Humans naturally interact with their 3D surroundings using language, and modeling 3D language fields for scene understanding and interaction has gained growing interest. This paper introduces ChatSplat, a system that constructs a 3D language field, enabling rich chat-based interaction within 3D space. Unlike existing methods that primarily use CLIP-derived language features focused solely on segmentation, ChatSplat facilitates interaction on three levels: objects, views, and the entire 3D scene. For view-level interaction, we designed an encoder that encodes the rendered feature map of each view into tokens, which are then processed by a large language model (LLM) for conversation. At the scene level, ChatSplat combines multi-view tokens, enabling interactions that consider the entire scene. For object-level interaction, ChatSplat uses a patch-wise language embedding, unlike LangSplat's pixel-wise language embedding that implicitly includes mask and embedding. Here, we explicitly decouple the language embedding into separate mask and feature map representations, allowing more flexible object-level interaction. To address the challenge of learning 3D Gaussians posed by the complex and diverse distribution of language embeddings used in the LLM, we introduce a learnable normalization technique to standardize these embeddings, facilitating effective learning. Extensive experimental results demonstrate that ChatSplat supports multi-level interactions -- object, view, and scene -- within 3D space, enhancing both understanding and engagement.

Paper Structure

This paper contains 20 sections, 12 equations, 5 figures, 4 tables.

Figures (5)

  • Figure 1: ChatSplat is the first 3D Gaussian Splatting-based approach that enables conversational interaction with a 3D environment across multiple levels, including view, object, and the entire scene. The key idea is to learn a 3D conversational field with 3D Gaussians the renderings of which can be encoded into tokens to seamlessly connect with LLM.

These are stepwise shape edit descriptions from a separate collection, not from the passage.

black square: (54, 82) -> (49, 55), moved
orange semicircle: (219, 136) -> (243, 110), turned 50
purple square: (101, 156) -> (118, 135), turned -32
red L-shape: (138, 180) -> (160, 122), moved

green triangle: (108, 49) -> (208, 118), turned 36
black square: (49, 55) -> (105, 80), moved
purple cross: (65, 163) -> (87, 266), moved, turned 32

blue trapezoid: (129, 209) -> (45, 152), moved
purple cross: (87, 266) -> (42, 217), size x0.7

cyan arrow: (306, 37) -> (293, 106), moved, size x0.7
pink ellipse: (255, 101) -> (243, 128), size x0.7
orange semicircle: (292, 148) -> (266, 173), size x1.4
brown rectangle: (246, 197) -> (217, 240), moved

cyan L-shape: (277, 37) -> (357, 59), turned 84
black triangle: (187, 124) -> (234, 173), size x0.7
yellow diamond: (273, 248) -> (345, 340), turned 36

  • Figure 2: Overview of ChatSplat. Our framework generates hierarchical language feature maps to support view-, object-, and scene-level chatting. For object-level chatting, we first render a mask to isolate the feature map of the selected object. The proposed encoder then converts the feature map into LLM's input through dimensionality lifting and tokenization.

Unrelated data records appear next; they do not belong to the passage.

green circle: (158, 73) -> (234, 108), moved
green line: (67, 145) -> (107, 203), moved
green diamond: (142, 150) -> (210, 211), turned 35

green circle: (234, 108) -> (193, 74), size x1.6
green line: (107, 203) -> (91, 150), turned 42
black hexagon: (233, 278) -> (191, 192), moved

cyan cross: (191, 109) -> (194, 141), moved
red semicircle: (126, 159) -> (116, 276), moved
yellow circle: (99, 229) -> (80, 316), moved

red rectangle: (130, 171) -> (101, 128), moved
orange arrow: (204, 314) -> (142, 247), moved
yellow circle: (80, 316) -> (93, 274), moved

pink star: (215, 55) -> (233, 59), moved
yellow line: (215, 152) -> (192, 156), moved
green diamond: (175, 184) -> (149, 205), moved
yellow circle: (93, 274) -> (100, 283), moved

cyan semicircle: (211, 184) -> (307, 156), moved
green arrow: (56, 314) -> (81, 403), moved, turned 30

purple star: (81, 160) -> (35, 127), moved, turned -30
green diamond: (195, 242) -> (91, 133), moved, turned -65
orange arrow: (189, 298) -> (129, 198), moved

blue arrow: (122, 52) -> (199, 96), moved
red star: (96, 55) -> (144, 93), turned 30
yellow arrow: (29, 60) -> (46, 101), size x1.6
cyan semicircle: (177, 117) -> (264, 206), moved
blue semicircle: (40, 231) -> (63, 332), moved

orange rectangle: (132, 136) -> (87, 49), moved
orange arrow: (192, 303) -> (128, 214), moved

  • Figure 3: Qualitative comparison on view-level chatting. Correct answers are highlighted with green boxes, while incorrect ones are marked in red. Our ChatSplat outperforms the baseline method, LLaVA-OV, primarily because LLaVA-OV relies solely on rendered images. These rendered images inherently contain errors, which are propagated to LLaVA-OV, leading to compounded inaccuracies in the final output. Specifically, as shown in the first row of Fig. \ref{['fig:view']}, LLaVA-OV incorrectly outputs "visible scratches" due to rendering errors, with scratches erroneously appearing in the rendered image on the right.

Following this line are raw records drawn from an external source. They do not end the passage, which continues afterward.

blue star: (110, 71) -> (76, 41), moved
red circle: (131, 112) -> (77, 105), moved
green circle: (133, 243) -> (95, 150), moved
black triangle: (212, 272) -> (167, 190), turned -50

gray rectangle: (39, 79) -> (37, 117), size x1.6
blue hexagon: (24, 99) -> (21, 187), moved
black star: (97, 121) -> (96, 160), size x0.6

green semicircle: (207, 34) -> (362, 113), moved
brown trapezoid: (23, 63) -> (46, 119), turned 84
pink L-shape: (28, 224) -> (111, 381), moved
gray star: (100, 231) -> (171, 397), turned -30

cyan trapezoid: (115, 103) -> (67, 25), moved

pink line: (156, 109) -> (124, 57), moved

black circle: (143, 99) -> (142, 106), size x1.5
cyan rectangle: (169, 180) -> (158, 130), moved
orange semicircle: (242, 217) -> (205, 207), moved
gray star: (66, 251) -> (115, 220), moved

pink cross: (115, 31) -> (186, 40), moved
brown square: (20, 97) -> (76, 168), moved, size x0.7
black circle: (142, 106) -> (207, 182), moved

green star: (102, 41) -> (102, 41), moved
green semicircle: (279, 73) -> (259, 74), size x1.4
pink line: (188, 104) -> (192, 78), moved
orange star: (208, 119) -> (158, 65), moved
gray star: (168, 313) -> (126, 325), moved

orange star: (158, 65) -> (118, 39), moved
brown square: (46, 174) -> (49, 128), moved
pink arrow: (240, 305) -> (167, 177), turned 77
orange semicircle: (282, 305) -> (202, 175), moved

  • Figure 4: Qualitative results on object-level chatting. For object-level chatting, the object is selected interactively using a mouse and highlighted in red for visual identification.
  • Figure 5: Qualitative results on scene-level chatting. For scene-level chatting, multi-view feature maps are processed by the decoder to generate tokens that collectively represent the language context of the entire scene. These tokens are then input into an LLM to enable conversational interaction at the scene level.